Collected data
┄┄┄┄┄┄┄┄┄┄┄┄┄┄┄┄┄┄┄┄

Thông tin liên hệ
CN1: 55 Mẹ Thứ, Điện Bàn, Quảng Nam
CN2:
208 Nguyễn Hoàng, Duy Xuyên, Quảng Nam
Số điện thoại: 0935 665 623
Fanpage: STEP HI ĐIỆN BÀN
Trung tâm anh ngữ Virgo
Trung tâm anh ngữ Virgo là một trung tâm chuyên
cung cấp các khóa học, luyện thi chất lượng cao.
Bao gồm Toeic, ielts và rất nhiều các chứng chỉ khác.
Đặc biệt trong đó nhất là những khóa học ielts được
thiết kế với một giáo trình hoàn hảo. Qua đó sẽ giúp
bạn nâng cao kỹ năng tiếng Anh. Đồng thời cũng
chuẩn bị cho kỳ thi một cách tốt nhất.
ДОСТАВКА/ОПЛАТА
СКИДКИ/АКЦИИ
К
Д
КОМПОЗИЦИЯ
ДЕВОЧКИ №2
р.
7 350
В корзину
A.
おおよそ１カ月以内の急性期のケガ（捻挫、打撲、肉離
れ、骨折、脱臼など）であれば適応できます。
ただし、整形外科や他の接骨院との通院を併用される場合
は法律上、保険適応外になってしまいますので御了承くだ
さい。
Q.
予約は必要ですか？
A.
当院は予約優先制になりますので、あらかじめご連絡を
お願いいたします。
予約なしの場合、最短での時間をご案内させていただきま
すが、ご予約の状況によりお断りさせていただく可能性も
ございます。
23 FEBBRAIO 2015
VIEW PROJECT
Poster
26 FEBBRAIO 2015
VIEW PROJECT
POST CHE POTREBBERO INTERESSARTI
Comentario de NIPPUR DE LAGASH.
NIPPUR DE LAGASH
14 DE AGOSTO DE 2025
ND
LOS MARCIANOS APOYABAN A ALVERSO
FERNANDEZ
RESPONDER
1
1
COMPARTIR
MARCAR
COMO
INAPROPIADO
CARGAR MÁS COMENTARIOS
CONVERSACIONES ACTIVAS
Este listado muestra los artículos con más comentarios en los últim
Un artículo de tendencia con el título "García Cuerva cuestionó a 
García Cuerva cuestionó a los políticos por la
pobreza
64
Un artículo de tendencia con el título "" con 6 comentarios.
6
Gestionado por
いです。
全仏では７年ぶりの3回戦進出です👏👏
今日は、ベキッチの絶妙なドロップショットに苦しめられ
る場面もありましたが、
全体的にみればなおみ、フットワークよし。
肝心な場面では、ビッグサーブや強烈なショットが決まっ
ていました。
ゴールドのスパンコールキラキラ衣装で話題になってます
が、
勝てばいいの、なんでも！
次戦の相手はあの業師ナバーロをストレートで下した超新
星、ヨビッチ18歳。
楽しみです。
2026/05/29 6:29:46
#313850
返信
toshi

┄┄┄┄┄┄┄┄┄┄┄┄┄┄┄┄┄┄┄┄

(What this task involves)
Write out every record exactly as it appears above.

(Task solution)
Thông tin liên hệ
CN1: 55 Mẹ Thứ, Điện Bàn, Quảng Nam
CN2:
208 Nguyễn Hoàng, Duy Xuyên, Quảng Nam
Số điện thoại: 0935 665 623
Fanpage: STEP HI ĐIỆN BÀN
Trung tâm anh ngữ Virgo
Trung tâm anh ngữ Virgo là một trung tâm chuyên
cung cấp các khóa học, luyện thi chất lượng cao.
Bao gồm Toeic, ielts và rất nhiều các chứng chỉ khác.
Đặc biệt trong đó nhất là những khóa học ielts được
thiết kế với một giáo trình hoàn hảo. Qua đó sẽ giúp
bạn nâng cao kỹ năng tiếng Anh. Đồng thời cũng
chuẩn bị cho kỳ thi một cách tốt nhất.
ДОСТАВКА/ОПЛАТА
СКИДКИ/АКЦИИ
К
Д
КОМПОЗИЦИЯ
ДЕВОЧКИ №2
р.
7 350
В корзину
A.
おおよそ１カ月以内の急性期のケガ（捻挫、打撲、肉離
れ、骨折、脱臼など）であれば適応できます。
ただし、整形外科や他の接骨院との通院を併用される場合
は法律上、保険適応外になってしまいますので御了承くだ
さい。
Q.
予約は必要ですか？
A.
当院は予約優先制になりますので、あらかじめご連絡を
お願いいたします。
予約なしの場合、最短での時間をご案内させていただきま
すが、ご予約の状況によりお断りさせていただく可能性も
ございます。
23 FEBBRAIO 2015
VIEW PROJECT
Poster
26 FEBBRAIO 2015
VIEW PROJECT
POST CHE POTREBBERO INTERESSARTI
Comentario de NIPPUR DE LAGASH.
NIPPUR DE LAGASH
14 DE AGOSTO DE 2025
ND
LOS MARCIANOS APOYABAN A ALVERSO
FERNANDEZ
RESPONDER
1
1
COMPARTIR
MARCAR
COMO
INAPROPIADO
CARGAR MÁS COMENTARIOS
CONVERSACIONES ACTIVAS
Este listado muestra los artículos con más comentarios en los últim
Un artículo de tendencia con el título "García Cuerva cuestionó a 
García Cuerva cuestionó a los políticos por la
pobreza
64
Un artículo de tendencia con el título "" con 6 comentarios.
6
Gestionado por
いです。
全仏では７年ぶりの3回戦進出です👏👏
今日は、ベキッチの絶妙なドロップショットに苦しめられ
る場面もありましたが、
全体的にみればなおみ、フットワークよし。
肝心な場面では、ビッグサーブや強烈なショットが決まっ
ていました。
ゴールドのスパンコールキラキラ衣装で話題になってます
が、
勝てばいいの、なんでも！
次戦の相手はあの業師ナバーロをストレートで下した超新
星、ヨビッチ18歳。
楽しみです。
2026/05/29 6:29:46
#313850
返信
toshi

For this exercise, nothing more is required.